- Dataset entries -
************
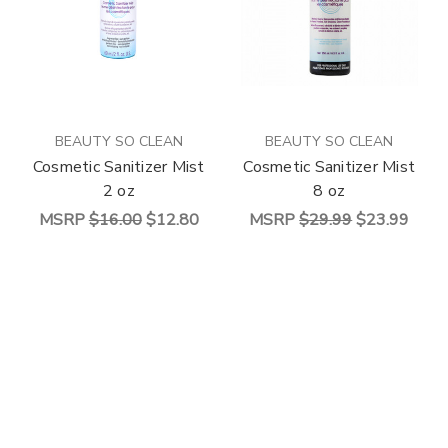
BEAUTY SO CLEAN
BEAUTY SO CLEAN
Cosmetic Sanitizer Mist
Cosmetic Sanitizer Mist
2 oz
8 oz
MSRP
$16.00
$12.80
MSRP
$29.99
$23.99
************
- Work instructions -
Once the pictures are set aside, reproduce the records in full and exactly.

- Output -
BEAUTY SO CLEAN
BEAUTY SO CLEAN
Cosmetic Sanitizer Mist
Cosmetic Sanitizer Mist
2 oz
8 oz
MSRP
$16.00
$12.80
MSRP
$29.99
$23.99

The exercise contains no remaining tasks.